Source data START

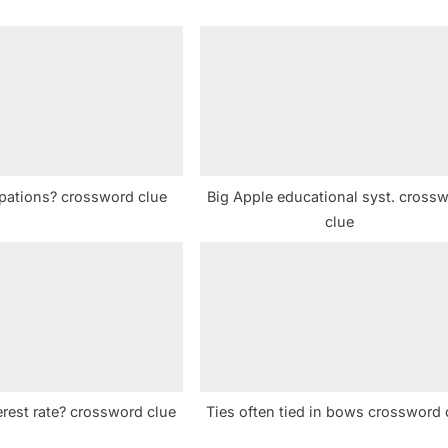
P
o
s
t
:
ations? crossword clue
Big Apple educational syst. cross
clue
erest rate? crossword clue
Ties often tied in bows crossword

Source data END
Source data START

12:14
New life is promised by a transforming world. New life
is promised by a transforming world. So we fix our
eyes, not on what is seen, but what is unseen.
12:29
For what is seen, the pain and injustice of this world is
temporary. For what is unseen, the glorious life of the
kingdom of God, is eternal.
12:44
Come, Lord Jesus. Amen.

Source data END
Source data START

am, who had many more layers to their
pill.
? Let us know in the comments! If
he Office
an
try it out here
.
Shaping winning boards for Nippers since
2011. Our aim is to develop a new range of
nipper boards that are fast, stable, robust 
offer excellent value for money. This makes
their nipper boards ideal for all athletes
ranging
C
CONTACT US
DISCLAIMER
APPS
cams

Source data END

Exercise objective - Within the listing above, give again exactly every line from the line with "kingdom of God, is eternal." through the line with "Come, Lord Jesus. Amen.", both included, and no other line.

Answer to the problem -
kingdom of God, is eternal.
12:44
Come, Lord Jesus. Amen.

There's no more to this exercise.